Muslim Americans are also more optimistic about achieving their "best possible life" than any other religious group. When asked what rung out of a ladder of ten they feel their life is at (ten being the perfect life), American Muslims say they are at an average of seven, and in five years they say they'll be at an 8.4. Other groups, while also enthusiastic about their future, don't see as big an uptick in their stead. Muslim Americans were also more positive on the national economic conditions, with large portion (24%) saying conditions are "excellent/good" and 54% who said they were improving. By contrast, only 12% of Protestant Americans described conditions as "excellent/good" and 32% described them as getting better.
In an interview with TPM, Mohamed Younis, a Senior Analyst with Gallup who worked on the report, said that much of the economic positivity on the part of Muslim Americans had to do with an improving social outlook. "It's important to keep in mind the reference point," he said. "In some ways there [is] more to gain, not in economics and life in evaluations, but more [in lessening] discrimination and stress. I think what they see is a complete shift in tone in the discourse on them in the debate. Whether or not that hopefulness could be delivered is yet to be seen, there's a quick road up and down. Folks can be lifted quickly and let down just as quickly. Is prejudice and discrimination going to go down?"
In their recommendations based on the data, the report first suggested more measures to lessen discrimination that Muslim Americans feel, which in turn leads to stress and dissatisfaction. But they also pointed to the positive influence of faith in Muslim Americans' lives and the role that Mosques and Community Centers can play. "Islamic centers and mosques have emerged as important institutions in Muslim Americans' spiritual, social, and political engagement," the report reads. "The Muslim-American community would do well to invest in building the capacity of these institutions," a point seconded by Younis: "We found that those who worship were less likely to experience stress and more likely to to be social engaged. A community center that becomes the jumping off point. In the next ten years, is the local mosque going to be that essential place?"

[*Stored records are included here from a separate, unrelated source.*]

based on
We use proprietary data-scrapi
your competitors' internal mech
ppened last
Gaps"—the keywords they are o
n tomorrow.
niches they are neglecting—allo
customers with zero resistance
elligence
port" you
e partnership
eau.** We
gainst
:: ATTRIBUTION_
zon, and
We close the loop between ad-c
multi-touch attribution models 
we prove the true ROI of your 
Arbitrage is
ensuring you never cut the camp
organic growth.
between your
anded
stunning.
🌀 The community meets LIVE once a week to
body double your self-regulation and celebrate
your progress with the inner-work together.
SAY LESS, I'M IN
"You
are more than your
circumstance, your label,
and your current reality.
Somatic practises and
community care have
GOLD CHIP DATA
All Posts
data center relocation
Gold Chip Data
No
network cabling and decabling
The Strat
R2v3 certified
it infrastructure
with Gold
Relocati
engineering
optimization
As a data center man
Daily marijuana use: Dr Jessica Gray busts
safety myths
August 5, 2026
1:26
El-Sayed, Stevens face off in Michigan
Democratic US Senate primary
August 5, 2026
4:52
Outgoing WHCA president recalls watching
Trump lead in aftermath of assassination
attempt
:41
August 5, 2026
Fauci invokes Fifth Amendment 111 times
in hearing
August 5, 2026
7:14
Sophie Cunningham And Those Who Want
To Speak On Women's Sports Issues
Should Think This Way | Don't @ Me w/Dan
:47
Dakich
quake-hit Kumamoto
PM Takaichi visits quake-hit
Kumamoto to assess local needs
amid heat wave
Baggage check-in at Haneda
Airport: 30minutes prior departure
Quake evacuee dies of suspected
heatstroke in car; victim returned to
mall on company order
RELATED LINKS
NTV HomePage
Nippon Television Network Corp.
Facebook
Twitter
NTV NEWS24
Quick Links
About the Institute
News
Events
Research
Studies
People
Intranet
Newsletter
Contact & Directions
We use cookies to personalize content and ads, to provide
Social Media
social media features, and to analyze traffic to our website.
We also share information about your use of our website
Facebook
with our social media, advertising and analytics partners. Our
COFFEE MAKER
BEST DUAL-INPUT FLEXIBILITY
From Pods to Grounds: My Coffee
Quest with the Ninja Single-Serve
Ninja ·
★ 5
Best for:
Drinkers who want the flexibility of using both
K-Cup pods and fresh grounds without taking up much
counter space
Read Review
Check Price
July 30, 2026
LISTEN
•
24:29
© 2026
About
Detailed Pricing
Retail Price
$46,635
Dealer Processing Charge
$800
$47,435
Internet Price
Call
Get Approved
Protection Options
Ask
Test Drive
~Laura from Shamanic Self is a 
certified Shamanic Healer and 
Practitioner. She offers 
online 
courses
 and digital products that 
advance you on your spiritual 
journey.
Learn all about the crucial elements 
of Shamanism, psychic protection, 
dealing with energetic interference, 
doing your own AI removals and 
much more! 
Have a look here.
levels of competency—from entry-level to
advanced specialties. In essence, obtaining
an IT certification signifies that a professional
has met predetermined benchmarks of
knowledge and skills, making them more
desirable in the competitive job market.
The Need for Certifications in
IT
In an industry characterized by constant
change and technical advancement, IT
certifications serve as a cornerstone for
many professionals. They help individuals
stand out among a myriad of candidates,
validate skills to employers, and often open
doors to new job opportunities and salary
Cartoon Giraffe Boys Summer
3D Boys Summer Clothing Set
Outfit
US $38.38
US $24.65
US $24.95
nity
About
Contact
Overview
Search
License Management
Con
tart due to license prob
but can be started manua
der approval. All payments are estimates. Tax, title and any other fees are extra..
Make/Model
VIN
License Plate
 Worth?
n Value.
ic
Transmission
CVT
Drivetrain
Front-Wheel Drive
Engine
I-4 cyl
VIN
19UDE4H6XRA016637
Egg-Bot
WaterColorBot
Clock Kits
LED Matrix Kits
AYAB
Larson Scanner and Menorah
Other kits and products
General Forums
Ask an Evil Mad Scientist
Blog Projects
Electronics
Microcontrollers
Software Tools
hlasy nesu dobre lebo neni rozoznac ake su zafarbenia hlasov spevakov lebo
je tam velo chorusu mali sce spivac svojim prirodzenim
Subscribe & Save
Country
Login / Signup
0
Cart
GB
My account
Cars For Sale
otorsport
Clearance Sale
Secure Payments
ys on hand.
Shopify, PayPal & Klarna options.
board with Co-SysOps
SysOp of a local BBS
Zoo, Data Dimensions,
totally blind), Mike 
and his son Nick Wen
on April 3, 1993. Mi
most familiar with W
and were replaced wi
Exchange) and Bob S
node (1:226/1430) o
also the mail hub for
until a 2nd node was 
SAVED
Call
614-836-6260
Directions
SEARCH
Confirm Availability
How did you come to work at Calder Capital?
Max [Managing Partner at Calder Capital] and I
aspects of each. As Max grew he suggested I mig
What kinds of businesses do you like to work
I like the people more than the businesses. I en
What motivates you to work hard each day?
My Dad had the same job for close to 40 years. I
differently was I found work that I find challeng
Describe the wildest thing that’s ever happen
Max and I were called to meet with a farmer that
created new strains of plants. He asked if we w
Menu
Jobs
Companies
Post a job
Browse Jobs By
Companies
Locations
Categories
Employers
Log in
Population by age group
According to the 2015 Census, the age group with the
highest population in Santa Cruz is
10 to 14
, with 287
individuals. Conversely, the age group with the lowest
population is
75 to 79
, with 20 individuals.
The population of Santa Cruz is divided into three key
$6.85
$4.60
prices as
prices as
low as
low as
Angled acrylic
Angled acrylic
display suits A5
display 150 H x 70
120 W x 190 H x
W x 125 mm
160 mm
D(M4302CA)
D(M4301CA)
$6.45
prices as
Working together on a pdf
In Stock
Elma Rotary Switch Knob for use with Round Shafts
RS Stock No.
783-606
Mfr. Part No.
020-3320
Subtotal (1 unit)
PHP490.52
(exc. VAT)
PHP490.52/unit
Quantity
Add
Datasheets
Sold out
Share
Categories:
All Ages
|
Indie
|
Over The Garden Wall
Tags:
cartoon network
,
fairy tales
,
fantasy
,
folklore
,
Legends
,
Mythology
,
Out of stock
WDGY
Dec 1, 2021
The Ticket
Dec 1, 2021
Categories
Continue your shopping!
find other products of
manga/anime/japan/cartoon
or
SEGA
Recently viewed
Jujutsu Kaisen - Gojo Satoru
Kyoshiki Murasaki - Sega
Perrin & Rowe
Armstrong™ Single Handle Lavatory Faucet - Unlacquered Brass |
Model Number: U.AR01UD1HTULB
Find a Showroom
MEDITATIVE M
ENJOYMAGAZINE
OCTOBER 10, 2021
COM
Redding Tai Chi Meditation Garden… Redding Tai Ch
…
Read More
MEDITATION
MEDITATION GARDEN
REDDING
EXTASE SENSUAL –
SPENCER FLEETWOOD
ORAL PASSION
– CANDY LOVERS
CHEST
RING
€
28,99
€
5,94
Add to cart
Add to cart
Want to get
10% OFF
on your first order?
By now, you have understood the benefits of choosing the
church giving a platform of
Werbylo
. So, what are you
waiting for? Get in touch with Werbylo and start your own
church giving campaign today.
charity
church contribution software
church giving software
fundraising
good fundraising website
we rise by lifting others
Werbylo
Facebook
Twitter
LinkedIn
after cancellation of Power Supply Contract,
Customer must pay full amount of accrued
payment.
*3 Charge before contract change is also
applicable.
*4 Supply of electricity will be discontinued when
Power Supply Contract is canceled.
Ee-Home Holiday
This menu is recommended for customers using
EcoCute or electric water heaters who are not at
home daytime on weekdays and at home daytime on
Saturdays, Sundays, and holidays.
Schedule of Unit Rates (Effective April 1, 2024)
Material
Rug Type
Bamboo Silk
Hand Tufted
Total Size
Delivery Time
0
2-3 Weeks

There is also improvement especially among Muslim American youth. In a previous 2008 Gallup study, the percentage of Muslim American youth in the "thriving" category was only 40%, well below members of other faiths. Now, that number has increased dramatically.
In 2008, Muslim-American youth were the exception to the trend of a "youth bonus" in thriving, where young populations are typically higher in thriving compared with older populations. In contrast, 2010-2011 data suggest that Muslim-American youth are
now thriving at a proportion similar to their peers -- on par with young Catholic Americans, Mormon Americans, and people of no religion. And they share the trend of being more positive about their lives today and in the future than older members of their faith group.
Read the rest of the report here:
Most of the results come from 1,492 telephone interviews with Muslim Americans from the nightly Gallup telephone polls conducted from Jan. 1st, 2010 and Apr. 9th, 2011. That sample has a margin of error of plus or minus three percent. The trended numbers from 2008 to 2011 come from a sample of 3,883 interviews, conducted from Jan. 1st 2008 to Apr. 9th, 2011, and has a margin of error of plus or minus 1.9 percent.